A livello “top” credo che Matteo Donati sia un giocatore già formato e sarà una delle nostre punte di diamante del circuito ATP nei prossimi anni. Lorenzo Sonego è un altro che apprezzo tantissimo per quanto è cresciuto. Venendo ai giovanissimi, ce ne sono davvero tanti di ragazzi interessanti, penso a Gianmarco Moroni, al quattordicenne Lorenzo Musetti, ma anche andando per tornei “inferiori” puoi trovare degli elementi su cui è interessante lavorare, come il pratese del 2000 Gianmarco Ferrari.
Abbiamo parlato di giovani: quali sono secondo te le tappe obbligate che deve percorrere un ragazzo con ambizioni di professionismo?
E’ giusto e naturale che fino a 13/14 anni un tennista rimanga nel suo ambiente protetto, ovvero nel circolo. Dopo quell’età tuttavia, se c’è una reale ambizione di diventare professionista, le esigenze del tennista e del circolo diventano diametralmente opposte ed è necessario trasferirsi in un centro di allenamento, assieme a coach che conoscano perfettamente le dinamiche del circuito professionistico. Creare un giocatore “pro” in un normale circolo tennis, almeno com’è strutturato in Italia, è pura utopia.

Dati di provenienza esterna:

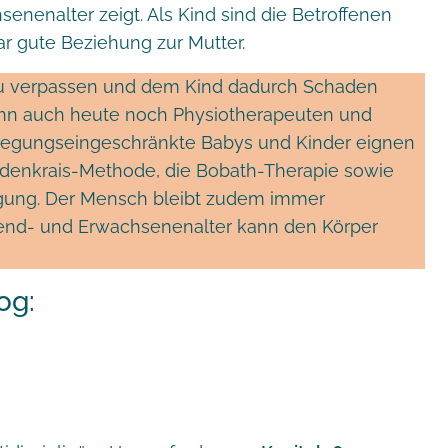
senenalter zeigt. Als Kind sind die Betroffenen
r gute Beziehung zur Mutter.
 zu verpassen und dem Kind dadurch Schaden
wenn auch heute noch Physiotherapeuten und
ewegungseingeschränkte Babys und Kinder eignen
Feldenkrais-Methode, die Bobath-Therapie sowie
egung. Der Mensch bleibt zudem immer
end- und Erwachsenenalter kann den Körper
og:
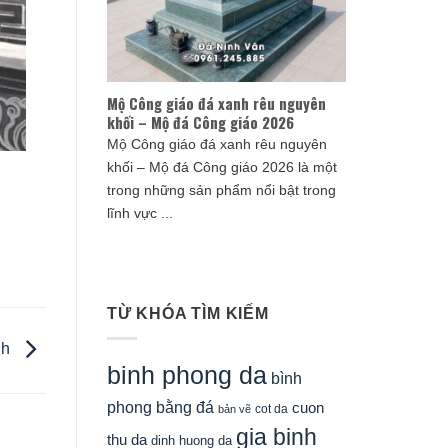
Mộ Công giáo đá xanh rêu nguyên
khối – Mộ đá Công giáo 2026
Mộ Công giáo đá xanh rêu nguyên
khối – Mộ đá Công giáo 2026 là một
trong những sản phẩm nổi bật trong
lĩnh vực ...
TỪ KHÓA TÌM KIẾM
nh
binh phong da
bình
phong bằng đá
cuon
cot da
bản vẽ
gia binh
thu da
dinh huong da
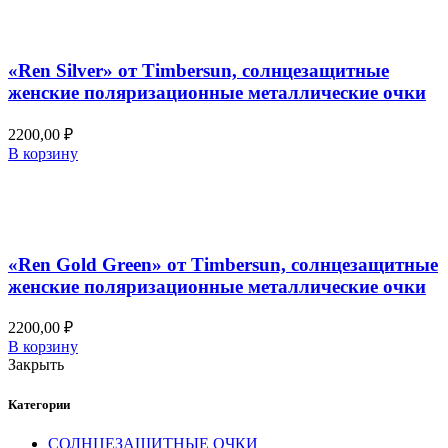
Добавить в список желаний
Быстрый просмотр
«Ren Silver» от Timbersun, солнцезащитные
женские поляризационные металлические очки
2200,00
₽
В корзину
Добавить в список желаний
Быстрый просмотр
«Ren Gold Green» от Timbersun, солнцезащитные
женские поляризационные металлические очки
2200,00
₽
В корзину
Закрыть
Категории
СОЛНЦЕЗАЩИТНЫЕ ОЧКИ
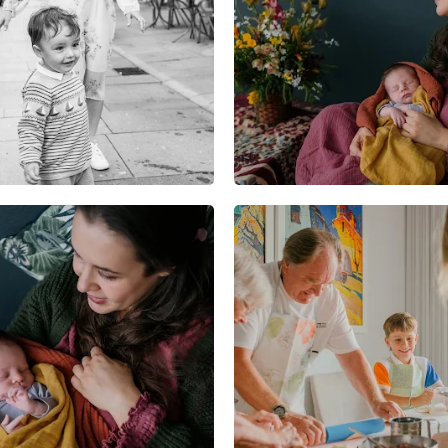
4
0
0
2
0
0
0
0
0
0
0
0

E’ molto facile perdere di vista il proprio valore e non avere il sentore del durissimo mondo che c’è fuori, sentendosi già arrivati. Ai ragazzi che si allenano presso la nostra accademia non facciamo altro che ricordare quanto le vittorie a livello giovanile siano solo una tappa della loro crescita, e chiediamo di professare umiltà, sempre e comunque.
A livello di base, credi che in Italia esista una vera mentalità sportiva?
Purtroppo no, e mi riferisco alle scuole e alla formazione, dove lo sport è visto come qualcosa di accessorio, spesso fastidioso. Nel 2004 sviluppai un progetto molto interessante chiamato “Saranno Sportivi” riguardo l’educazione e l’orientamento sportivo nelle scuole elementari. Facemmo lo screening di un numero enorme di ragazzi e creammo addirittura un software che, analizzando gli aspetti fisici e mentali, indicava le discipline sportive in cui essi erano più portati, onde evitare tassi di abbandono troppo elevati a causa di risultati deludenti o scarso divertimento. Purtroppo per motivi politici e burocratici il progetto si è fermato e poi la mia strada mi ha portato altrove.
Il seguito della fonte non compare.